Temperature   - Do not place urushi in the microwave, or expose to open flames, extremely high heat or rapid temperature changes. Although urushi itself can withstand very high temperatures, most lacquerware has wood, resin or hard rubber as a core. Microwaves can also cause excessive drying and cause a piece to craze or crack or the metal powder or foil used in the lacquer will react adversely to the microwave radiation.
Humidity   - Do not store urushi in a dessicating environment. Excessively drying environments such as refrigerators as well as some naturally dry locations around the world may cause wood substrates to deform or crack. To prevent this, refrain from storing lacquerware in the refrigerator for extended periods and if you live in a dry environment, store lacquerware with a glass of water. Lacquerware with acrylic or ebonite substrates as well as lacquerware done in the kanshitsu technique are less susceptible to this type of damage.
Stacking   - Do not stack lacquerware with harder materials such as metal or ceramics. When stacking multiple pieces of lacquerware, place a square of soft cloth or tissue between each piece. Although the surface is resistant to wear from every day use, it is not impervious to scratches.

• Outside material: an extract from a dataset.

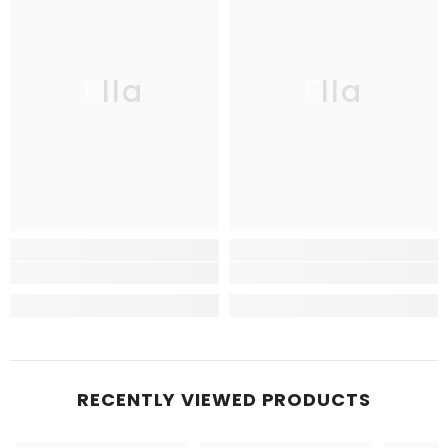
Ella
Ella
RECENTLY VIEWED PRODUCTS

Aside from these main precautions, lacquerware can be maintained with minimal effort in care. However for more exquisite pieces, additional precautions should be taken to maintain the beauty of the piece:


- Do not leave urushi under water or containing water for an extended period of time. This is not a problem regarding the insides of a fountain pen.

- Do not store oils, acids, bases, or alcohol in lacquerware for an extended period of time. Although it is safe to use lacquerware with these substances, an extended period of time in contact with them may cause problems. Avoid placing hot oil or fried foods on lacquer as it may discolor it.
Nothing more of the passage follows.